(WORK REQUEST): Copy all data exactly. Skip pictures.

○ ○ ○ ○

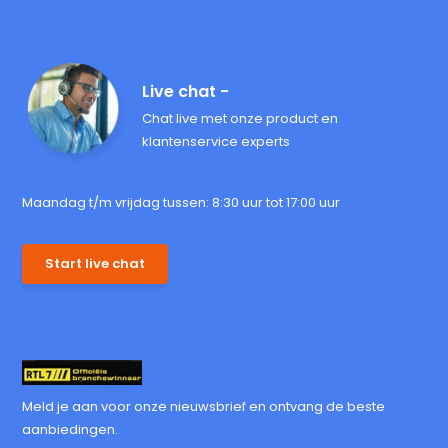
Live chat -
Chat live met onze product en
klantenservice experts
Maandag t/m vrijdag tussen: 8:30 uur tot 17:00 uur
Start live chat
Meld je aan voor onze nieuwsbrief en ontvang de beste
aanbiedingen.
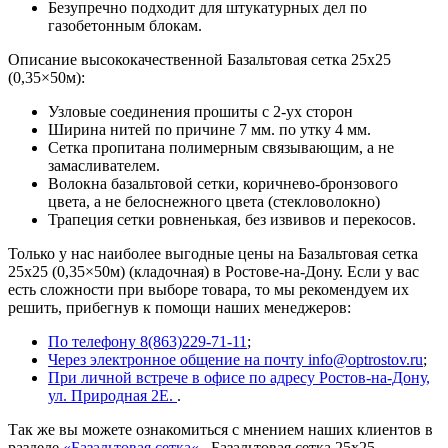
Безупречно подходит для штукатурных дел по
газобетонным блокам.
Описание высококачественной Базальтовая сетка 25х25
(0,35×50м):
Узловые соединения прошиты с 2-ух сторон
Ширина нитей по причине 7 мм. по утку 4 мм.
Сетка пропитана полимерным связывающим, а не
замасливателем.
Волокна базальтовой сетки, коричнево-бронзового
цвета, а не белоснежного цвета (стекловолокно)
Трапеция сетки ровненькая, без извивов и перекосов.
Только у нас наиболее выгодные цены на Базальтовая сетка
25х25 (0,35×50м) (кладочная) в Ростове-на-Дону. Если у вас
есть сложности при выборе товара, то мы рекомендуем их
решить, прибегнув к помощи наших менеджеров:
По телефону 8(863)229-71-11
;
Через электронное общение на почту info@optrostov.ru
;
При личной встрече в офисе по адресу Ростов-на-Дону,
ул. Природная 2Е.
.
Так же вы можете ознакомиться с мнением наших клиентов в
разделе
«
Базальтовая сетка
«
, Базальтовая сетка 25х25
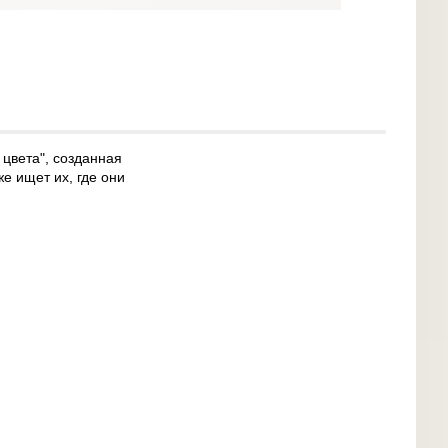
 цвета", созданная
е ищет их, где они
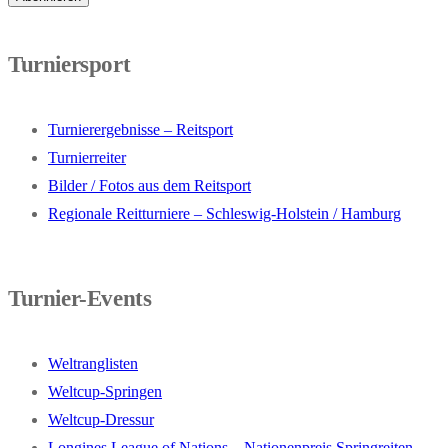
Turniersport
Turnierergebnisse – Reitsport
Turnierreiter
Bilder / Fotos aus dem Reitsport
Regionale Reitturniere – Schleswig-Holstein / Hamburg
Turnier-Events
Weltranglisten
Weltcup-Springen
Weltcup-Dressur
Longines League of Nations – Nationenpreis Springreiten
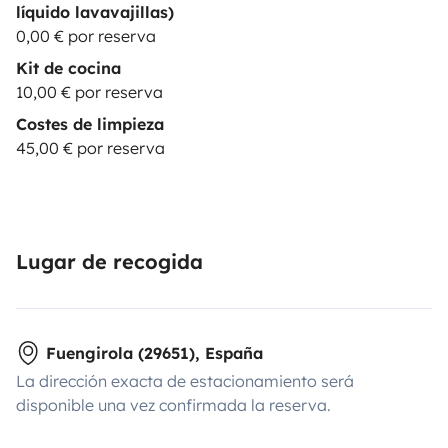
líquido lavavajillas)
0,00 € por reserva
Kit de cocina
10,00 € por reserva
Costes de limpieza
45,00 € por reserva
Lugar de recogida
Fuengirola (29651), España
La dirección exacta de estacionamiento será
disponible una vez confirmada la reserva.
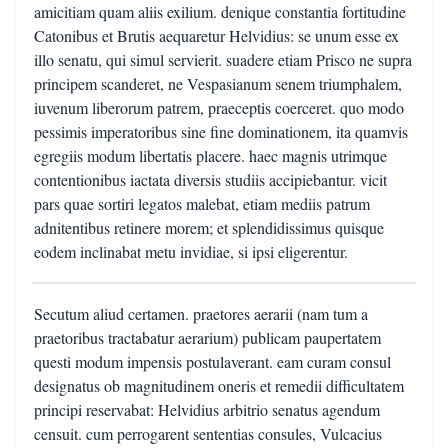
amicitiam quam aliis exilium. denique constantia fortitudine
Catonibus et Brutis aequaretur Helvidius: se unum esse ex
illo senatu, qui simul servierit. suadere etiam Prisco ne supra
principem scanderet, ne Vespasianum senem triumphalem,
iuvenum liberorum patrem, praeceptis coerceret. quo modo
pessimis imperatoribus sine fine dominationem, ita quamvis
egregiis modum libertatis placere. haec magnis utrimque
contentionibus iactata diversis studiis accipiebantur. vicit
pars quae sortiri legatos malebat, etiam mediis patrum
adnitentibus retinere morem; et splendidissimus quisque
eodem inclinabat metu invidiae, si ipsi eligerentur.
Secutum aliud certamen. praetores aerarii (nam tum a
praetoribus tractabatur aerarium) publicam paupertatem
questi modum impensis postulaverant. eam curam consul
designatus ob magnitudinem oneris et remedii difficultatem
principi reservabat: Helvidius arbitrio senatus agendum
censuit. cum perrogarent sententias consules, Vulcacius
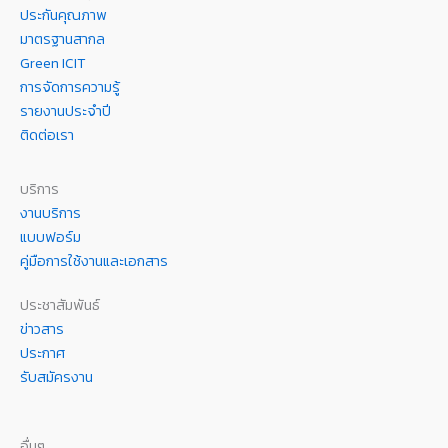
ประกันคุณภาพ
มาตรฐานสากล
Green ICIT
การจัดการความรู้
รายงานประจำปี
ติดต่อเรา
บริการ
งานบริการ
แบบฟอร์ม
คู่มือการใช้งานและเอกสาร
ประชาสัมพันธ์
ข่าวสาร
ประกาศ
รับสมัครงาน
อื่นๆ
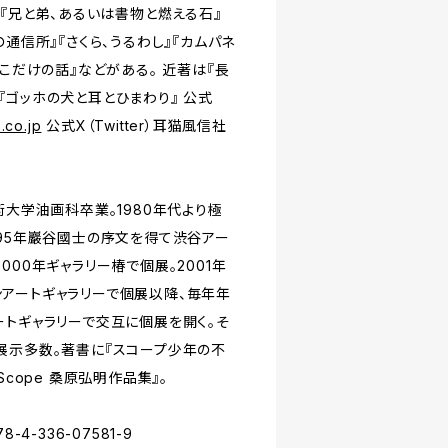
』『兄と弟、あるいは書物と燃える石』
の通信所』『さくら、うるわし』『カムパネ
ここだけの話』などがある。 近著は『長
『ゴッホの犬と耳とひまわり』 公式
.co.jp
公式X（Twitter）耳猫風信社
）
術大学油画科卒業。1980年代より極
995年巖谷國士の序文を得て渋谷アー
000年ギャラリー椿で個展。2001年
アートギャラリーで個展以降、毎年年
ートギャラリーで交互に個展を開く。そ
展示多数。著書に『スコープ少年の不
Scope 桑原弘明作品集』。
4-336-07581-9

○ ○ ○ ○

(RESPONSE TO THIS TASK):
Live chat -
Chat live met onze product en
klantenservice experts
Maandag t/m vrijdag tussen: 8:30 uur tot 17:00 uur
Start live chat
Meld je aan voor onze nieuwsbrief en ontvang de beste
aanbiedingen.
Безупречно подходит для штукатурных дел по
газобетонным блокам.
Описание высококачественной Базальтовая сетка 25х25
(0,35×50м):
Узловые соединения прошиты с 2-ух сторон
Ширина нитей по причине 7 мм. по утку 4 мм.
Сетка пропитана полимерным связывающим, а не
замасливателем.
Волокна базальтовой сетки, коричнево-бронзового
цвета, а не белоснежного цвета (стекловолокно)
Трапеция сетки ровненькая, без извивов и перекосов.
Только у нас наиболее выгодные цены на Базальтовая сетка
25х25 (0,35×50м) (кладочная) в Ростове-на-Дону. Если у вас
есть сложности при выборе товара, то мы рекомендуем их
решить, прибегнув к помощи наших менеджеров:
По телефону 8(863)229-71-11
;
Через электронное общение на почту info@optrostov.ru
;
При личной встрече в офисе по адресу Ростов-на-Дону,
ул. Природная 2Е.
.
Так же вы можете ознакомиться с мнением наших клиентов в
разделе
«
Базальтовая сетка
«
, Базальтовая сетка 25х25
 цвета", созданная
е ищет их, где они
Turniersport
Turnierergebnisse – Reitsport
Turnierreiter
Bilder / Fotos aus dem Reitsport
Regionale Reitturniere – Schleswig-Holstein / Hamburg
Turnier-Events
Weltranglisten
Weltcup-Springen
Weltcup-Dressur
Longines League of Nations – Nationenpreis Springreiten
líquido lavavajillas)
0,00 € por reserva
Kit de cocina
10,00 € por reserva
Costes de limpieza
45,00 € por reserva
Lugar de recogida
Fuengirola (29651), España
La dirección exacta de estacionamiento será
disponible una vez confirmada la reserva.
amicitiam quam aliis exilium. denique constantia fortitudine
Catonibus et Brutis aequaretur Helvidius: se unum esse ex
illo senatu, qui simul servierit. suadere etiam Prisco ne supra
principem scanderet, ne Vespasianum senem triumphalem,
iuvenum liberorum patrem, praeceptis coerceret. quo modo
pessimis imperatoribus sine fine dominationem, ita quamvis
egregiis modum libertatis placere. haec magnis utrimque
contentionibus iactata diversis studiis accipiebantur. vicit
pars quae sortiri legatos malebat, etiam mediis patrum
adnitentibus retinere morem; et splendidissimus quisque
eodem inclinabat metu invidiae, si ipsi eligerentur.
Secutum aliud certamen. praetores aerarii (nam tum a
praetoribus tractabatur aerarium) publicam paupertatem
questi modum impensis postulaverant. eam curam consul
designatus ob magnitudinem oneris et remedii difficultatem
principi reservabat: Helvidius arbitrio senatus agendum
censuit. cum perrogarent sententias consules, Vulcacius
ประกันคุณภาพ
มาตรฐานสากล
Green ICIT
การจัดการความรู้
รายงานประจำปี
ติดต่อเรา
บริการ
งานบริการ
แบบฟอร์ม
คู่มือการใช้งานและเอกสาร
ประชาสัมพันธ์
ข่าวสาร
ประกาศ
รับสมัครงาน
อื่นๆ
』『兄と弟、あるいは書物と燃える石』
の通信所』『さくら、うるわし』『カムパネ
ここだけの話』などがある。 近著は『長
『ゴッホの犬と耳とひまわり』 公式
.co.jp
公式X（Twitter）耳猫風信社
）
術大学油画科卒業。1980年代より極
995年巖谷國士の序文を得て渋谷アー
000年ギャラリー椿で個展。2001年
アートギャラリーで個展以降、毎年年
ートギャラリーで交互に個展を開く。そ
展示多数。著書に『スコープ少年の不
Scope 桑原弘明作品集』。
4-336-07581-9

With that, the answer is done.